Anatole France’s poignant observation, quoted by J. Stevens in his dissent, that the law has an adverse impact on the poor – as much as I admire J. Stevens – had nothing to do with the plurality opinion. Yes, the law tends to have an adverse effect on the poor and disadvantaged, but that was J. Roberts’ (and J. Kennedy’s) point – they were not dealing with the law in Seattle, Washington, nor the law in Louisville, Kentucky. The Blacks in both communities were not subject to de jure segregation – segregation enforced by law. They were dealing with de facto segregation, segregation which had evolved by virtue of the decisions of both Blacks and Whites regarding where they decided to live. Those decisions were, no doubt, influenced by social institutions, but they were not the result of laws – there were no Jim Crow laws in Seattle or Louisville. If the Black were forced to live where they did by virtue of segregation laws or ordinances which required that they live there, then Roberts and Kennedy would have had not problem sustaining the manner in which the Seattle and Louisville school districts assigned students to schools based on their race. If the law imposes conditions based on race, then the law can alleviate those conditions based on race. But that was not the case in either Seattle or Louisville. In the face of de facto segregation, the plurality and J. Kennedy held that it is unconstitutional to tell Whites and Blacks what school they must attend based on their skin color. Such a decision does not make J. Roberts or J. Kennedy a racist.
Granted, where Blacks lived in Seattle and Louisville was most certainly influenced by their socio-economic circumstances, but those circumstances were not the result of extant laws. The fact that Blacks were discriminated against in the workplace, for example, and paid lower wages than Whites was not the result of laws which required that they be paid less. There was a law in effect which in fact made such disparate treatment unlawful – Title VII. And while the socio-economic status of Blacks in Louisville may have been a vestige of Jim Crow laws which once existed in Kentucky, those laws were no longer on the books, so there was no longer de jure segregation. And, from J. Roberts’ and J. Kennedy’s perspective, to discriminate against Whites by telling them where they could go to school, in the absence of de jure segregation, was simply continuing a vicious cycle of discriminating based on skin color in order to alleviate de facto segregation.

Similarly, Nina Simone’s splendid rendition of Mississippi God Damn has nothing to do with J. Roberts’ decision in Seattle School District. The song is being performed in 1965, when de jure segregation was still in effect in Mississippi and across the South. De jure segregation is irrelevant to the Seattle School District decision.

My only point is that J. Roberts’ opinion in Seattle School District does not demonstrate that he is “quite bad” regarding issues of race, and certainly not that he is racist. One can disagree with the decision, but it is an exaggeration to claim that it demonstrates that he is “quite bad” on issues of race, and certainly not that he is racist.

LFC said...

If you don't like the words "quite bad" w.r.t. that opinion, fine. (Presumably you agree that Shelby County was bad.)

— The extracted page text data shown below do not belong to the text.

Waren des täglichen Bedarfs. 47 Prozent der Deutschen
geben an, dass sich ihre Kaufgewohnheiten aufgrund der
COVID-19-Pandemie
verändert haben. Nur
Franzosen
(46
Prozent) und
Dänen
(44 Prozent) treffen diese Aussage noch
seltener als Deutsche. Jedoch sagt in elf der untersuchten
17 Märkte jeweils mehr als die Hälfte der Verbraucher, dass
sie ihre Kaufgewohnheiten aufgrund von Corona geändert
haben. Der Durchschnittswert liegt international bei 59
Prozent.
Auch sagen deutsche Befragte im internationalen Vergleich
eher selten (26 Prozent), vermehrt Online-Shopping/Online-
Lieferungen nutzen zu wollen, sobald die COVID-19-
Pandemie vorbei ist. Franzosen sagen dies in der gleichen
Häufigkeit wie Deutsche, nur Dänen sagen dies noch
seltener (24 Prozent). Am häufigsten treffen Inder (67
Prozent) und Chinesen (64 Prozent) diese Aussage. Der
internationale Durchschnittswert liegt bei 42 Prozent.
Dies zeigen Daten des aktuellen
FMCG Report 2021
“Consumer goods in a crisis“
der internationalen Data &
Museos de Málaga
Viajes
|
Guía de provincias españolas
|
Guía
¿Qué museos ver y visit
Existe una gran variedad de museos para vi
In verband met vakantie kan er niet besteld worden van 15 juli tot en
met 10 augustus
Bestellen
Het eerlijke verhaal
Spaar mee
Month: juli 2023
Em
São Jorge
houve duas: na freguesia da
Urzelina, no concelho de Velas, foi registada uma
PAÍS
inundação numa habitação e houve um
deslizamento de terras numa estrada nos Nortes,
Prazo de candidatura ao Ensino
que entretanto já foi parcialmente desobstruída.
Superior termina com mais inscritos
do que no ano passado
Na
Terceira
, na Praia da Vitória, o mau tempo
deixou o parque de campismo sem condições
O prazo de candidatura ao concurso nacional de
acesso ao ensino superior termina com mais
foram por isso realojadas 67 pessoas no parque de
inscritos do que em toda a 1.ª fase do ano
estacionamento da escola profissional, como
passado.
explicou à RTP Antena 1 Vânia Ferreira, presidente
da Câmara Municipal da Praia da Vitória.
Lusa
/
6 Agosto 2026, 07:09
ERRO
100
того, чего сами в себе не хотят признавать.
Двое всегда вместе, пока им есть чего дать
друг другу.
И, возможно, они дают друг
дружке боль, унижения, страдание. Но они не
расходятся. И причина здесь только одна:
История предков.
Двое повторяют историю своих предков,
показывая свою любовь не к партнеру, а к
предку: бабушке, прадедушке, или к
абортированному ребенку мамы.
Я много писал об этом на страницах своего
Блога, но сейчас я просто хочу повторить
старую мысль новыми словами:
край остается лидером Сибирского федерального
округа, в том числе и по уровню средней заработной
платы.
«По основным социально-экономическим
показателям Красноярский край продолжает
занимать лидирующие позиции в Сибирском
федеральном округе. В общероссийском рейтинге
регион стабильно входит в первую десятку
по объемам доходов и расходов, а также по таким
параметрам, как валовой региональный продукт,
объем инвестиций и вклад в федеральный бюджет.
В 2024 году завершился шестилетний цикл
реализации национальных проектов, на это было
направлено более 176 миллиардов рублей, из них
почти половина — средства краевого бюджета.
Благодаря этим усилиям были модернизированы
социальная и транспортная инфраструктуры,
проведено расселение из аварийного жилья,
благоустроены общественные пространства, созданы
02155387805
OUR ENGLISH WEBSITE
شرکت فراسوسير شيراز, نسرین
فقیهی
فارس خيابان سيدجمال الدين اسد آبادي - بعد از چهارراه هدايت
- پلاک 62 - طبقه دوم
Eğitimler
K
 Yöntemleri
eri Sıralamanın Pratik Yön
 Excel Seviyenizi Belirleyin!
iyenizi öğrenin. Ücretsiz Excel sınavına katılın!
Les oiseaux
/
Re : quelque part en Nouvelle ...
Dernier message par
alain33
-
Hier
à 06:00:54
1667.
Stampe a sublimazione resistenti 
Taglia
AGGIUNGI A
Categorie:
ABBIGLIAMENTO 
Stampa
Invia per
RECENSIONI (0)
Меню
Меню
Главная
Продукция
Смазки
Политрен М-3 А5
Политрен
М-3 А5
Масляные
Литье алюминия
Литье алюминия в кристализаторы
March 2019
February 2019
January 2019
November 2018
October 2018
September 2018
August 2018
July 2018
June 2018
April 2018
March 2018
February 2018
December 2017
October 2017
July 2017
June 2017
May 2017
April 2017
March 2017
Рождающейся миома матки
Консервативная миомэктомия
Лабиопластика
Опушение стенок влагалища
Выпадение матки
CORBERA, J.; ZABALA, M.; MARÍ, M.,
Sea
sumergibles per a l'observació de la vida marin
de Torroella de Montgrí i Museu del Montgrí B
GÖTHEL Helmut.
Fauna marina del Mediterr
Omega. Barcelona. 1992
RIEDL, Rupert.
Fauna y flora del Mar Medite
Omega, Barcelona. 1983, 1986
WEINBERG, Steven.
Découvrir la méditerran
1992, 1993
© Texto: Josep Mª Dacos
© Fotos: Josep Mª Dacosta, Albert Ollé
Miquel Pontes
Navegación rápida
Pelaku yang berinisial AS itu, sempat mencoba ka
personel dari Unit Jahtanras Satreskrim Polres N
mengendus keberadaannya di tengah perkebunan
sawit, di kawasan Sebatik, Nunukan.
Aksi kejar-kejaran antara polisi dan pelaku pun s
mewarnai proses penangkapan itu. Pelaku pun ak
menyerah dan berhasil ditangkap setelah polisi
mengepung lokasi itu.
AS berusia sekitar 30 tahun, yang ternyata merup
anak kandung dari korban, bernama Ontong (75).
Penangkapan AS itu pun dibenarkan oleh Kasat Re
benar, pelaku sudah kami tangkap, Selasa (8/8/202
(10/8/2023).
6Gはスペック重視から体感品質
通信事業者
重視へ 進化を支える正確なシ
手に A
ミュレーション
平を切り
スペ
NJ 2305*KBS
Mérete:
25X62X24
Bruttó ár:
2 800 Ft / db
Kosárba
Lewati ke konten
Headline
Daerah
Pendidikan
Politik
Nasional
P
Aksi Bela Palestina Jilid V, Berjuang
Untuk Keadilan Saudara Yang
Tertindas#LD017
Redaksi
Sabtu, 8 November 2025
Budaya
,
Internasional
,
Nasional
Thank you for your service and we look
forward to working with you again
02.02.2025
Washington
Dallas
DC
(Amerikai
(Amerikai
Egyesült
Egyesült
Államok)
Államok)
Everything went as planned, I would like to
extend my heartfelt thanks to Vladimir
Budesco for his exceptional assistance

A while back I read a piece about Breyer that explained the difference between his reading of Brown and Roberts's reading of Brown in this way: Roberts thinks Brown was about ending *discrimination* whereas Breyer thinks Brown was about ending *subordination* (i.e. a racial caste system). Breyer is right. BTW Breyer felt so strongly about this case that he read a sharper, more pointed 20 minute version of his dissent from the bench. According to one account by a journalist who was in the Court that morning, Breyer's oral dissent was so strongly put that Alito at one point roused himself from what seemed to be a semi-slumber and stared at Breyer (presumably not a friendly stare).

LFC said...

P.s. we all know how Roberts is going to go on the upcoming affirmative action in higher ed cases (Chapel Hill and Harvard), and when that happens AA will be here to tell us that that decision was not "bad". Can't wait (or actually, I think I can wait).

Another Anonymous said...

LFC,

One can extrapolate from a Supreme Court decision any number of interpretations, just as from a novel or poem. But law tends to be more literal, than metaphorical. Strictly speaking, the decision in Brown vs. Bd. of Education of Topeka was about segregation in public schools based on race and overturned the holding in Plessy v. Ferguson that segregation did not violate the Equal Protection Clause of the 14th Amendment by providing equality, although separate. In Brown, the S. Ct. held that education in separate schools was not equal. This was the primary holding of Brown, and therefore as between J. Roberts and J. Breyer, J. Roberts literal interpretation is, from a legal perspective, more correct. J. Breyer’s less literal interpretation that the decision was about racial subordination is not wrong, but it is not the primary lesson of Brown.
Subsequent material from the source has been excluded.